Consultant Jen (Jyn) Elliot told commissioners the county faces substantial premium increases if it keeps the current $75,000 specific stop‑loss arrangement with Blue Cross Blue Shield. "If we move it from $75,000 . . . to $100,000 that will save us right at $300,000," she said, adding that moving to a $100,000 stop‑loss would reduce the county's renewal increase to roughly 7–8 percent rather than the roughly 15 percent projected at $75,000.

Elliot outlined two principal options: remain with Blue Cross and raise the specific stop‑loss to $100,000, or adopt an "unbundled" approach using Allied as a third‑party administrator (TPA) and join a stop‑loss captive called Everlong. She described the captive as "an arrangement that would allow you to be alongside other self‑funded employers to get a better deal on your stop‑loss," noting the captive can provide a middle layer of protection and a potential year‑end dividend if the pooled group performs well.

The consultant emphasized the county's recent high claims history — several single claims in the $150,000–$300,000 range — as the driver behind the recommendation to raise the stop‑loss threshold. "Last year there were about eight people that went over $75,000," she said, and moving the threshold would smooth volatility while cutting stop‑loss premium costs.

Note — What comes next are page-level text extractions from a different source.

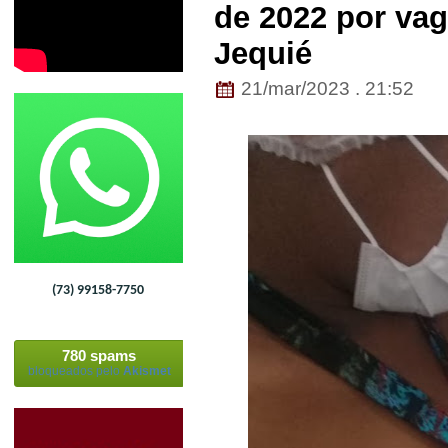
de 2022 por va
Jequié
21/mar/2023 . 21:52
(73) 99158-7750
780 spams
bloqueados pelo
Akismet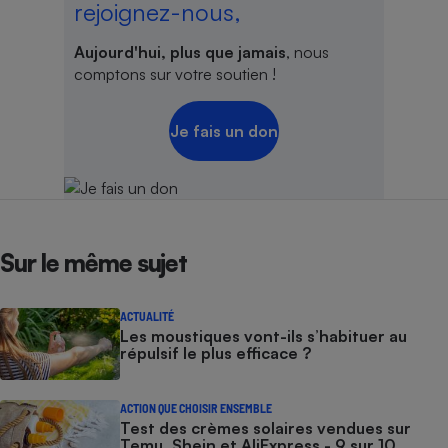
rejoignez-nous,
Cafetière à expressos
Aujourd'hui, plus que jamais
, nous
comptons sur votre soutien !
Je fais un don
Robot ménager
Sur le même sujet
ACTUALITÉ
Les moustiques vont-ils s’habituer au
répulsif le plus efficace ?
ACTION QUE CHOISIR ENSEMBLE
Test des crèmes solaires vendues sur
Temu, Shein et AliExpress - 9 sur 10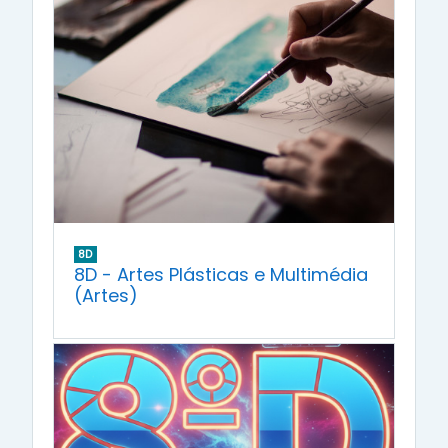
8D
8D - Artes Plásticas e Multimédia
(Artes)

Commissioners asked about the employee impact and whether the county would absorb the increase. Staff said a decision on employee contribution levels is pending; Elliot agreed to provide estimated employee cost‑share numbers for single, spouse, and family plans ahead of a Monday meeting when the board will further review options.

County staff described the Allied/Everlong proposal’s additional cost‑containment tools — including an "Advocate" program that negotiates large outpatient and inpatient claims closer to Medicare rates and manufacturer assistance strategies for specialty pharmacy — and said those measures could materially reduce outlays over time. "You would get 100% of your rebates with an unbundled, self‑funded approach," staff said, projecting conservative pharmacy savings of $100,000–$150,000.

No final decision was made at the meeting. Commissioners were asked to select a direction before open enrollment, and staff will return with detailed employee cost scenarios and insurance‑coverage confirmations.

The presentation and documents provided the board with comparative renewal figures, stop‑loss scenarios and examples of large claims from the county’s recent plan years. A formal action on a chosen plan was not taken at the June 8 session; the board will revisit the item at its next meeting prior to open enrollment.